= Miroljub Stanković =

Serbian politician

Miroljub Stanković (Мирољуб Станковић; 19 July 1946 – 22 July 2017) was a politician in Serbia. He served in the National Assembly of Serbia as a member of the Party of United Pensioners of Serbia (PUPS) from 2014 until his death.

==Private career==
Stanković worked in the Serbian police force and at the Educational Correctional Centre at Kruševac.

==Political career==
Stanković joined the PUPS on its formation in 2005 and served on its main board from then until his death. He also became president of the party's municipal organization in Niš in 2010 and was later a party vice-president.

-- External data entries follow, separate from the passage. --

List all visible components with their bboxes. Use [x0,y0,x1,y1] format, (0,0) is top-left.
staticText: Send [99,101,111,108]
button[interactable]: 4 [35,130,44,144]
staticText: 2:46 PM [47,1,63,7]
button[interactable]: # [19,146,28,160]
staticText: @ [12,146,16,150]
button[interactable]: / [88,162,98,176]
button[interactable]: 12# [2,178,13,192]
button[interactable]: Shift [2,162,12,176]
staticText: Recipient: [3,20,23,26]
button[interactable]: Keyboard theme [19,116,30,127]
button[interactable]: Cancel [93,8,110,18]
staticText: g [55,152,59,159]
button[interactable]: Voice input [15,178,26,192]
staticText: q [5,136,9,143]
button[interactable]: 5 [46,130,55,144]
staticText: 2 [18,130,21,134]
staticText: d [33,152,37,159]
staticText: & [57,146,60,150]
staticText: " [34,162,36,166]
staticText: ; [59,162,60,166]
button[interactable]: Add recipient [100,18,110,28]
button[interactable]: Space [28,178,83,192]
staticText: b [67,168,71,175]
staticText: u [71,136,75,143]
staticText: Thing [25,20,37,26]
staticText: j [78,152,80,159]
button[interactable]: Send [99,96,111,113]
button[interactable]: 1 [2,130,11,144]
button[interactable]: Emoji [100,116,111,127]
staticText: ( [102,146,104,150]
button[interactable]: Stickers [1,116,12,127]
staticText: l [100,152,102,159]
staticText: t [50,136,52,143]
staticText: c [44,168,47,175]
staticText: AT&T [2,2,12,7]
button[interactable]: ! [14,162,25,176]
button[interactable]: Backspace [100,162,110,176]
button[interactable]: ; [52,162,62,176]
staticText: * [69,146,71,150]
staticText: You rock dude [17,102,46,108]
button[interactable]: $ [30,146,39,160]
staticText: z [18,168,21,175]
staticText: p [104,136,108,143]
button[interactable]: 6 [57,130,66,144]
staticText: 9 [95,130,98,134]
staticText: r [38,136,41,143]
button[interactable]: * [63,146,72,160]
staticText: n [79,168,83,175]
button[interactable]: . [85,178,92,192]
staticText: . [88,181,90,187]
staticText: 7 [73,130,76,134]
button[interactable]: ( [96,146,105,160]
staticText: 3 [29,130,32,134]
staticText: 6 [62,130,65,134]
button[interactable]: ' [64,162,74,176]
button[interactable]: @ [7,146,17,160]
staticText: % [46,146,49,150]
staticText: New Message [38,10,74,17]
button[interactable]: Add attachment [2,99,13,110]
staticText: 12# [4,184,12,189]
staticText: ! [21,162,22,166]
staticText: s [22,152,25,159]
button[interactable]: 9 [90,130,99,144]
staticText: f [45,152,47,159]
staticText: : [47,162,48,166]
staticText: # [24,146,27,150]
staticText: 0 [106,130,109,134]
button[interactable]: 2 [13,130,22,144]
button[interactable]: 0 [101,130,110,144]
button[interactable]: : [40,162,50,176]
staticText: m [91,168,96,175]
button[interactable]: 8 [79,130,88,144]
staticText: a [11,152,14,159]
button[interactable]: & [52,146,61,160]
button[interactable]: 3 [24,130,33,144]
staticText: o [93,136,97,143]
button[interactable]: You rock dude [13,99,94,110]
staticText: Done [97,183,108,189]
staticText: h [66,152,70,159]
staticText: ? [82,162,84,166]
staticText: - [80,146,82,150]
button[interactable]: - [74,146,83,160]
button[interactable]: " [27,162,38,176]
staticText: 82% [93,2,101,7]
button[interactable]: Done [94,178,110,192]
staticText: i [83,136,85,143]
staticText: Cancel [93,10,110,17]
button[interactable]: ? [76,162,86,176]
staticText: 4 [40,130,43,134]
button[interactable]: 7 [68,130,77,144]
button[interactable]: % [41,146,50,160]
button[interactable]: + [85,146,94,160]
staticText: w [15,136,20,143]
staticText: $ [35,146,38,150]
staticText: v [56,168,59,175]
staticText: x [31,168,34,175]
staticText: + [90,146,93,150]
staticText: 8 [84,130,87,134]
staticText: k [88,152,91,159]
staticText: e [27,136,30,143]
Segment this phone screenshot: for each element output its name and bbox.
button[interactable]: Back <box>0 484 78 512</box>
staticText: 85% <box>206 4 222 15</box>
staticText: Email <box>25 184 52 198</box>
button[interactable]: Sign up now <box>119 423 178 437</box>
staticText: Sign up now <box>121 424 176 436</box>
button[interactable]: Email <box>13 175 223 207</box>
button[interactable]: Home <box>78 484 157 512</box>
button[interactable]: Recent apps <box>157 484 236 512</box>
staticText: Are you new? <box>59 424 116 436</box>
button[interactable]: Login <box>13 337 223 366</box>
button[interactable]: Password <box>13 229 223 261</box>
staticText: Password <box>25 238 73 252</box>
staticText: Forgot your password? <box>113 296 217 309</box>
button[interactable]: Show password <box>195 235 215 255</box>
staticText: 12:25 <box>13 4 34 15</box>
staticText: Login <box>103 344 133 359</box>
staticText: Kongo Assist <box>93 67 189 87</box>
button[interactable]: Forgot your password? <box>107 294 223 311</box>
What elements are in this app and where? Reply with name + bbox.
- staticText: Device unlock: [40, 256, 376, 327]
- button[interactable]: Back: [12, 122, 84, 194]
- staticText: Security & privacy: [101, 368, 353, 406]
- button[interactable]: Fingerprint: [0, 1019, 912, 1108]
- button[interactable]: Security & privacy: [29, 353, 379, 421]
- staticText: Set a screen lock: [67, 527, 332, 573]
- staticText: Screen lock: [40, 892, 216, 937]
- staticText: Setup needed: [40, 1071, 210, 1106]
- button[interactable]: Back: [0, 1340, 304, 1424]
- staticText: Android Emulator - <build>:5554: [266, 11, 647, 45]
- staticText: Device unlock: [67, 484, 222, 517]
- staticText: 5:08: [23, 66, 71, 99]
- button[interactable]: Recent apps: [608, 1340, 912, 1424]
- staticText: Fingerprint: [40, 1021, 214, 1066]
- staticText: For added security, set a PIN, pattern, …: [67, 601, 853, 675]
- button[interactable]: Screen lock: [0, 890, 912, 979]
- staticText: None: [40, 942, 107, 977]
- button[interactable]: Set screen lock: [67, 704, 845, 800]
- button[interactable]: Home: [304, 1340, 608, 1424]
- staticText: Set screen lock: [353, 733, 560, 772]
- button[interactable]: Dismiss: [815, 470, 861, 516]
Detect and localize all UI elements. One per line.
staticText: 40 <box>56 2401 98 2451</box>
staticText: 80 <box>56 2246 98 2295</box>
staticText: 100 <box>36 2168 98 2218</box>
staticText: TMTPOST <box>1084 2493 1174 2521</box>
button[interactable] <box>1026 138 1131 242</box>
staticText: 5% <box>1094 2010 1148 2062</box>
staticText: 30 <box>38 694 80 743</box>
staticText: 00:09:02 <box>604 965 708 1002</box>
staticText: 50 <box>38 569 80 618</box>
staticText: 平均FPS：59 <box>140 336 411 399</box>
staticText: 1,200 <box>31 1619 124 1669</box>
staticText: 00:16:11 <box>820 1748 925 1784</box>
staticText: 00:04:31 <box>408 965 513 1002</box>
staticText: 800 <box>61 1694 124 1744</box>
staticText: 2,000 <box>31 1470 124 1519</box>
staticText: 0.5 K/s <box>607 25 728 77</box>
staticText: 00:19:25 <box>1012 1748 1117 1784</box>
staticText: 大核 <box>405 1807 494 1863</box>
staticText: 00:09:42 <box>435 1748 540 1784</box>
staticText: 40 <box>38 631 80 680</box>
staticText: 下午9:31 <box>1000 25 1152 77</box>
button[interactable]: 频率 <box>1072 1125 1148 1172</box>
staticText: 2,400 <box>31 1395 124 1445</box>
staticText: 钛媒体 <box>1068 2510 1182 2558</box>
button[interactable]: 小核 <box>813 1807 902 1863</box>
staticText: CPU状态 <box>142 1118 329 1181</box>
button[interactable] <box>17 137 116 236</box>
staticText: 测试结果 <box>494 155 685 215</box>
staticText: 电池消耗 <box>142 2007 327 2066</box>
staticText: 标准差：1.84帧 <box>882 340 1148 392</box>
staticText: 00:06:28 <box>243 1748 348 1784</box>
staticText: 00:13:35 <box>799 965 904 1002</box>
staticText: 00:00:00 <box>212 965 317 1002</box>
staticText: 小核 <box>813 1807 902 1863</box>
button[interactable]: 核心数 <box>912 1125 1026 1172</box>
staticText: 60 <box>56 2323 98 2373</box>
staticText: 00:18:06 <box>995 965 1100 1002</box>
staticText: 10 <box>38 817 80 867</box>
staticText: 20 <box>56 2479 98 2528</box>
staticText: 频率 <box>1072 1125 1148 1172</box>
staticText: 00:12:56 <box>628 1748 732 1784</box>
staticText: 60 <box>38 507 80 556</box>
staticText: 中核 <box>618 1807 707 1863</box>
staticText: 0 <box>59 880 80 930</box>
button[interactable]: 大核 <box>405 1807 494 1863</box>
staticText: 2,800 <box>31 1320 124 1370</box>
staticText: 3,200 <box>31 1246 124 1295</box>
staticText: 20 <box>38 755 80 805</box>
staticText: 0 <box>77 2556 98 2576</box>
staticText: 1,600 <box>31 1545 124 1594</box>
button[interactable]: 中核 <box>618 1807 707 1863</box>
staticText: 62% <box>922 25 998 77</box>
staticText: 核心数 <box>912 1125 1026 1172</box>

The PUPS was aligned with the Socialist Party of Serbia from 2008 to 2016 and fielded candidates on its electoral lists during this period. Stanković was awarded the thirty-fourth position on the Socialist-led list in the 2014 Serbian parliamentary election and was elected when the list won forty-four mandates. The Socialists participated in the coalition government that was formed after the election, and the PUPS provided support for the administration in the assembly. For the 2016 Serbian parliamentary election, the PUPS formed a new electoral alliance with the Serbian Progressive Party. Stanković received the 100th position and was re-elected when the list won a majority victory with 131 out of 250 mandates.

Stanković served on the assembly committee on Kosovo and Metohija. He had one of the best attendance records in the assembly but only spoke once, in October 2014, when he complained about the lack of heat in the assembly room.